He exhaled in defeat. He just prayed she wasn't familiar with the cities of the Far East, for he knew nothing of them beyond the vague idea of distance. If she were, then her next questions might cut through him like blades. And if, by misfortune, she too had come from there, then she might press further, asking specifics he could not provide. That was the worst possible scenario. A deadly scenario. One he prayed earnestly against.
He swallowed, the knot in his throat thickening, and breathed out again in panic.
Then she replied.
"Oh... the Far East..." Tiffany's voice laved with a strange mixture of indifference and faint awe, as though she were recalling some distant tale. "What reasons pushed you past such great distance to Avalon? Old Matt said he picked you on the roadside."
So Old Matt had told her something. Xiall's thoughts tumbled over one another in a storm. That was expected, given the old man's closeness with the auburn-haired girl. But what truly plagued him was not that she knew, but how much.

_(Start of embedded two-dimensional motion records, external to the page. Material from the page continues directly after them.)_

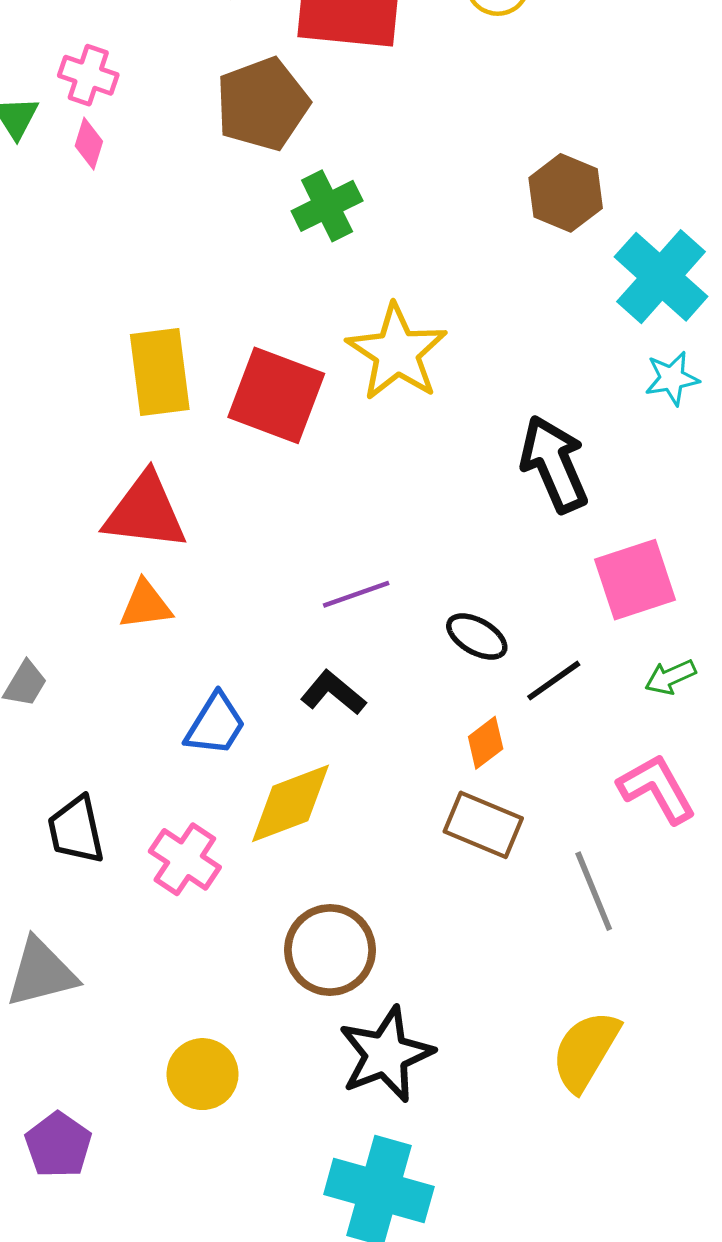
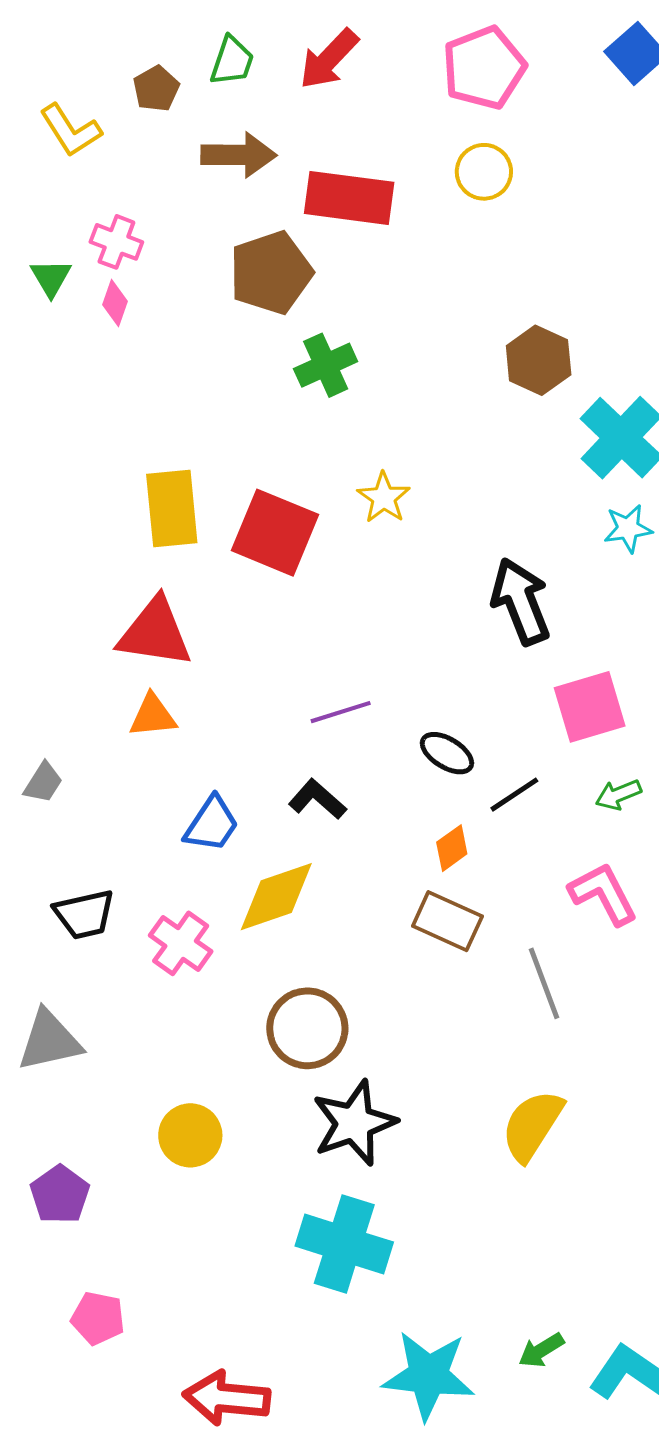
yellow star: (397, 352) -> (384, 498), size x0.6
black trapezoid: (76, 830) -> (84, 914), turned -92

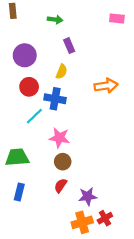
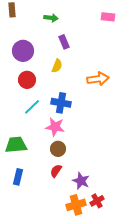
blue cross: (55, 99) -> (61, 103), moved
purple star: (88, 196) -> (81, 181), turned 30

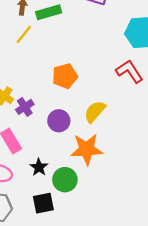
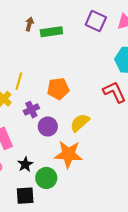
yellow line: (24, 34) -> (19, 81), moved, turned -30
purple cross: (25, 107) -> (31, 110), moved

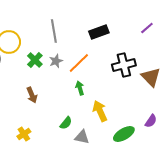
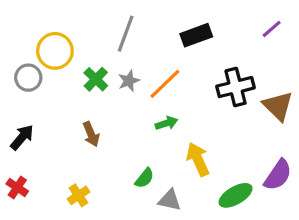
gray line: (54, 31) -> (126, 34), turned 30
green arrow: (80, 88) -> (166, 123), turned 88
purple semicircle: (151, 121) -> (278, 175), size x1.5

How much had Old Matt told her? Everything? Did she already know his supposed origin, and these questions were only snares to test whether his tongue betrayed him?
For once, he felt grateful for his overthinking brain. His paranoia, often a torment, might just keep him alive.
Still, the loop was clear: he had to say exactly what he had said to Old Matt. Consistency was safety. Not bad. Not bad at all. And for now, it seemed she did not know much about the Far East, which meant he had a chance.
"In search of greener pastures," he said, repeating the line as though it were second nature. But even as the words left his lips, he knew Tiffany was not like Old Matt. Despite her detached nature, she was sharper, more observant. He needed to dress the lie better. Wrap it in threads of plausibility.
"The economy of the Far East is on decline," he continued, weaving. "I thought greater luck resided here in the West, so I ventured across the lands. But fortune betrayed me. I was robbed by night marauders of all I carried. They struck me unconscious and left me sprawled upon the road. Thankfully, the old man found me before the carrion did. Lady luck had not fully abandoned me. Old Matt took me along to Avalon, offered me shelter, and promised me work. So here I am. Avalon seemed the only choice left... though it has proved contrary to my expectations."
He stopped. His mind replayed the lie, testing its soundness. Simple. Stupid. Ridiculous. A child could craft a better story. But still, he hoped she bought it.
"Expectations," she said slowly, turning her head just enough to give him a sidelong stare. The word was framed like a statement, yet beneath it he felt the unmistakable edge of a question.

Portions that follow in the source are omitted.